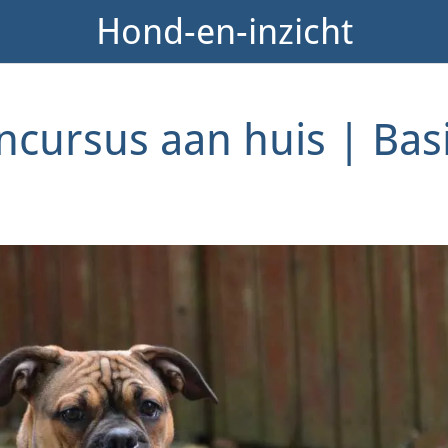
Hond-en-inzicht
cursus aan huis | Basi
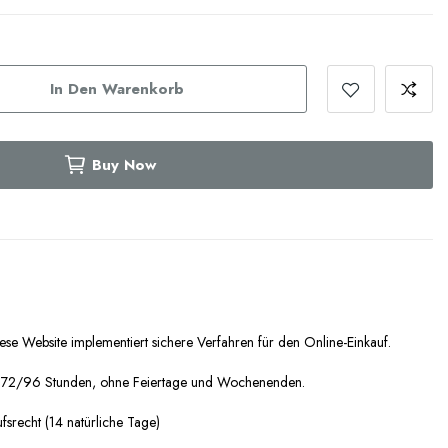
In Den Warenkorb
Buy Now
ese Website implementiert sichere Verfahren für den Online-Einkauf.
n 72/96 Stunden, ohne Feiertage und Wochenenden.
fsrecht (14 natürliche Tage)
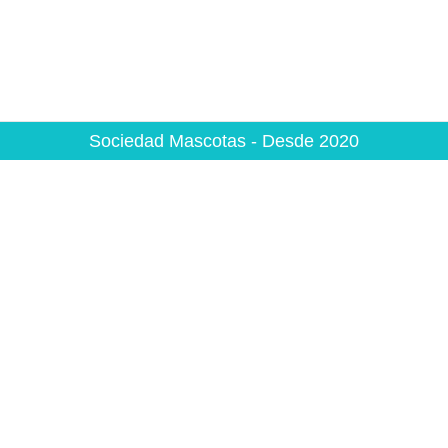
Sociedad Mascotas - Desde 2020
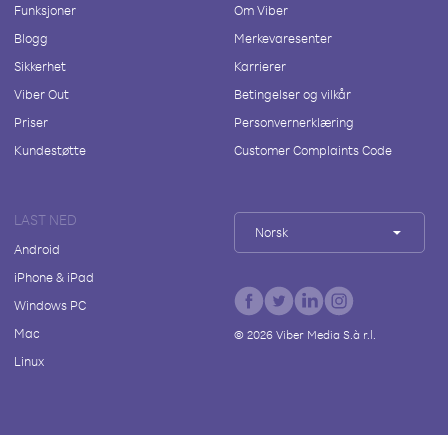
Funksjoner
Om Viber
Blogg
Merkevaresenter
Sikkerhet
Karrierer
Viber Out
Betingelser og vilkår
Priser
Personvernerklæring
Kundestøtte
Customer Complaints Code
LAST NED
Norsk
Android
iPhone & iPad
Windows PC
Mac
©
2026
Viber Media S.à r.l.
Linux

_ _ _

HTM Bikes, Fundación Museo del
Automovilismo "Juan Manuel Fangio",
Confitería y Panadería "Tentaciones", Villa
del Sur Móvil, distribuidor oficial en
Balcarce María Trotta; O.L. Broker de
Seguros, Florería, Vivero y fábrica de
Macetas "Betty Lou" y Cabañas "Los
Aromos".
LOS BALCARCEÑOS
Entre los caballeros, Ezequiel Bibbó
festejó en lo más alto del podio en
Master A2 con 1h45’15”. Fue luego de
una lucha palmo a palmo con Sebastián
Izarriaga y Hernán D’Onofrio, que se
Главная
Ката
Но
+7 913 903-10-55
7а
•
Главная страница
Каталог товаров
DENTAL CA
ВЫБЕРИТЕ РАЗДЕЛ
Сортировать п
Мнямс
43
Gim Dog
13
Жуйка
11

_ _ _

§ **The problem**
Taking the material above, give again exactly the lines from the one holding "Hond-en-inzicht" through the one holding "Betingelser og vilkår", with both ends and without pictures.

§ **Exercise solution**
Hond-en-inzicht
cursus aan huis | Basi
In Den Warenkorb
Buy Now
ese Website implementiert sichere Verfahren für den Online-Einkauf.
n 72/96 Stunden, ohne Feiertage und Wochenenden.
fsrecht (14 natürliche Tage)
Sociedad Mascotas - Desde 2020
Funksjoner
Om Viber
Blogg
Merkevaresenter
Sikkerhet
Karrierer
Viber Out
Betingelser og vilkår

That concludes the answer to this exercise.